Stored data entries
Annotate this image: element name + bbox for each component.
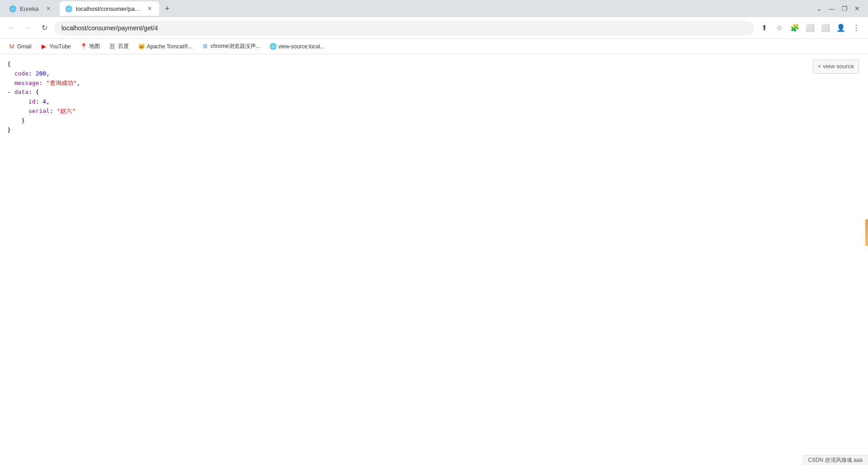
main-content: + view source { code: 200, message: "查询成…	[0, 54, 868, 465]
bookmark-viewsrc[interactable]: 🌐 view-source:local...	[266, 42, 328, 51]
bookmark-maps[interactable]: 📍 地图	[76, 42, 104, 51]
address-right-icons: ⬆ ☆ 🧩 ⬜ ⬜ 👤 ⋮	[758, 22, 863, 34]
profile-icon[interactable]: 👤	[835, 22, 847, 34]
scroll-indicator[interactable]	[865, 219, 868, 246]
tab-payment-icon: 🌐	[65, 5, 72, 12]
window-maximize-button[interactable]: ❐	[841, 5, 848, 12]
chrome-icon: ⚙	[202, 43, 209, 50]
title-bar: 🌐 Eureka ✕ 🌐 localhost/consumer/payment …	[0, 0, 868, 17]
view-source-plus: +	[818, 62, 821, 71]
tab-payment-close[interactable]: ✕	[146, 5, 154, 13]
viewsrc-bookmark-icon: 🌐	[269, 43, 277, 50]
maps-icon: 📍	[80, 43, 87, 50]
bookmark-baidu[interactable]: 百 百度	[105, 42, 132, 51]
json-line-serial: serial: "赵六"	[7, 107, 861, 116]
menu-icon[interactable]: ⋮	[850, 22, 863, 34]
json-line-data-close: }	[7, 116, 861, 126]
bookmark-gmail-label: Gmail	[17, 43, 31, 50]
json-line-close: }	[7, 126, 861, 135]
tab-eureka-icon: 🌐	[9, 5, 16, 12]
window-close-button[interactable]: ✕	[854, 5, 861, 12]
bookmark-maps-label: 地图	[89, 42, 100, 50]
bookmark-tomcat-label: Apache Tomcat®...	[147, 43, 193, 50]
extensions-icon[interactable]: 🧩	[788, 22, 801, 34]
window-minimize-button[interactable]: —	[828, 5, 835, 12]
json-line-id: id: 4,	[7, 97, 861, 107]
bookmark-chrome-label: chrome浏览器没声...	[211, 42, 260, 50]
share-icon[interactable]: ⬆	[758, 22, 770, 34]
bookmark-chrome[interactable]: ⚙ chrome浏览器没声...	[198, 42, 264, 51]
tab-eureka[interactable]: 🌐 Eureka ✕	[4, 1, 58, 16]
youtube-icon: ▶	[40, 43, 47, 50]
window-controls: ⌄ — ❐ ✕	[816, 5, 864, 12]
bookmark-viewsrc-label: view-source:local...	[278, 43, 325, 50]
window-collapse-button[interactable]: ⌄	[816, 5, 823, 12]
bookmark-youtube[interactable]: ▶ YouTube	[37, 42, 74, 51]
tomcat-icon: 🐱	[138, 43, 145, 50]
bottom-bar-text: CSDN @清风微魂 aaa	[808, 457, 863, 463]
address-input[interactable]	[54, 21, 754, 35]
json-line-open: {	[7, 60, 861, 69]
forward-button[interactable]: →	[22, 22, 34, 34]
sidebar-icon[interactable]: ⬜	[819, 22, 832, 34]
bookmark-youtube-label: YouTube	[49, 43, 71, 50]
gmail-icon: M	[8, 43, 15, 50]
address-bar: ← → ↻ ⬆ ☆ 🧩 ⬜ ⬜ 👤 ⋮	[0, 17, 868, 39]
tab-eureka-close[interactable]: ✕	[44, 5, 52, 13]
bookmark-baidu-label: 百度	[118, 42, 129, 50]
json-line-data-open: - data: {	[7, 88, 861, 97]
view-source-label: view source	[823, 62, 854, 71]
reload-button[interactable]: ↻	[38, 22, 51, 34]
json-line-message: message: "查询成功",	[7, 79, 861, 88]
star-icon[interactable]: ☆	[773, 22, 786, 34]
tab-payment-label: localhost/consumer/payment	[76, 5, 142, 12]
tab-payment[interactable]: 🌐 localhost/consumer/payment ✕	[60, 1, 159, 16]
json-line-code: code: 200,	[7, 69, 861, 79]
cast-icon[interactable]: ⬜	[804, 22, 816, 34]
bookmark-gmail[interactable]: M Gmail	[5, 42, 35, 51]
new-tab-button[interactable]: +	[161, 2, 174, 15]
json-display: { code: 200, message: "查询成功", - data: { …	[7, 60, 861, 135]
bookmarks-bar: M Gmail ▶ YouTube 📍 地图 百 百度 🐱 Apache Tom…	[0, 39, 868, 54]
bookmark-tomcat[interactable]: 🐱 Apache Tomcat®...	[134, 42, 196, 51]
tab-eureka-label: Eureka	[20, 5, 41, 12]
back-button[interactable]: ←	[5, 22, 18, 34]
bottom-bar: CSDN @清风微魂 aaa	[802, 455, 868, 465]
baidu-icon: 百	[109, 43, 116, 50]
view-source-button[interactable]: + view source	[813, 60, 859, 74]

WHAT TO DO =>
Without the pictures, reproduce every record exactly as it appears above.

RESPONSE FOR THIS EXERCISE =>
Annotate this image: element name + bbox for each component.
main-content: + view source { code: 200, message: "查询成…	[0, 54, 868, 465]
bookmark-viewsrc[interactable]: 🌐 view-source:local...	[266, 42, 328, 51]
bookmark-maps[interactable]: 📍 地图	[76, 42, 104, 51]
address-right-icons: ⬆ ☆ 🧩 ⬜ ⬜ 👤 ⋮	[758, 22, 863, 34]
profile-icon[interactable]: 👤	[835, 22, 847, 34]
scroll-indicator[interactable]	[865, 219, 868, 246]
tab-payment-icon: 🌐	[65, 5, 72, 12]
window-maximize-button[interactable]: ❐	[841, 5, 848, 12]
chrome-icon: ⚙	[202, 43, 209, 50]
title-bar: 🌐 Eureka ✕ 🌐 localhost/consumer/payment …	[0, 0, 868, 17]
view-source-plus: +	[818, 62, 821, 71]
tab-payment-close[interactable]: ✕	[146, 5, 154, 13]
viewsrc-bookmark-icon: 🌐	[269, 43, 277, 50]
maps-icon: 📍	[80, 43, 87, 50]
bookmark-baidu[interactable]: 百 百度	[105, 42, 132, 51]
json-line-serial: serial: "赵六"	[7, 107, 861, 116]
menu-icon[interactable]: ⋮	[850, 22, 863, 34]
json-line-data-close: }	[7, 116, 861, 126]
bookmark-gmail-label: Gmail	[17, 43, 31, 50]
json-line-close: }	[7, 126, 861, 135]
tab-eureka-icon: 🌐	[9, 5, 16, 12]
window-close-button[interactable]: ✕	[854, 5, 861, 12]
bookmark-maps-label: 地图	[89, 42, 100, 50]
bookmark-tomcat-label: Apache Tomcat®...	[147, 43, 193, 50]
extensions-icon[interactable]: 🧩	[788, 22, 801, 34]
window-minimize-button[interactable]: —	[828, 5, 835, 12]
json-line-id: id: 4,	[7, 97, 861, 107]
bookmark-chrome-label: chrome浏览器没声...	[211, 42, 260, 50]
share-icon[interactable]: ⬆	[758, 22, 770, 34]
bookmark-chrome[interactable]: ⚙ chrome浏览器没声...	[198, 42, 264, 51]
tab-eureka[interactable]: 🌐 Eureka ✕	[4, 1, 58, 16]
youtube-icon: ▶	[40, 43, 47, 50]
window-controls: ⌄ — ❐ ✕	[816, 5, 864, 12]
bookmark-viewsrc-label: view-source:local...	[278, 43, 325, 50]
window-collapse-button[interactable]: ⌄	[816, 5, 823, 12]
bookmark-youtube[interactable]: ▶ YouTube	[37, 42, 74, 51]
tomcat-icon: 🐱	[138, 43, 145, 50]
bottom-bar-text: CSDN @清风微魂 aaa	[808, 457, 863, 463]
address-input[interactable]	[54, 21, 754, 35]
json-line-open: {	[7, 60, 861, 69]
forward-button[interactable]: →	[22, 22, 34, 34]
sidebar-icon[interactable]: ⬜	[819, 22, 832, 34]
bookmark-youtube-label: YouTube	[49, 43, 71, 50]
gmail-icon: M	[8, 43, 15, 50]
address-bar: ← → ↻ ⬆ ☆ 🧩 ⬜ ⬜ 👤 ⋮	[0, 17, 868, 39]
tab-eureka-close[interactable]: ✕	[44, 5, 52, 13]
bookmark-baidu-label: 百度	[118, 42, 129, 50]
json-line-data-open: - data: {	[7, 88, 861, 97]
view-source-label: view source	[823, 62, 854, 71]
reload-button[interactable]: ↻	[38, 22, 51, 34]
json-line-message: message: "查询成功",	[7, 79, 861, 88]
star-icon[interactable]: ☆	[773, 22, 786, 34]
tab-payment-label: localhost/consumer/payment	[76, 5, 142, 12]
tab-payment[interactable]: 🌐 localhost/consumer/payment ✕	[60, 1, 159, 16]
json-line-code: code: 200,	[7, 69, 861, 79]
cast-icon[interactable]: ⬜	[804, 22, 816, 34]
bookmark-gmail[interactable]: M Gmail	[5, 42, 35, 51]
new-tab-button[interactable]: +	[161, 2, 174, 15]
json-display: { code: 200, message: "查询成功", - data: { …	[7, 60, 861, 135]
bookmarks-bar: M Gmail ▶ YouTube 📍 地图 百 百度 🐱 Apache Tom…	[0, 39, 868, 54]
bookmark-tomcat[interactable]: 🐱 Apache Tomcat®...	[134, 42, 196, 51]
tab-eureka-label: Eureka	[20, 5, 41, 12]
back-button[interactable]: ←	[5, 22, 18, 34]
bottom-bar: CSDN @清风微魂 aaa	[802, 455, 868, 465]
baidu-icon: 百	[109, 43, 116, 50]
view-source-button[interactable]: + view source	[813, 60, 859, 74]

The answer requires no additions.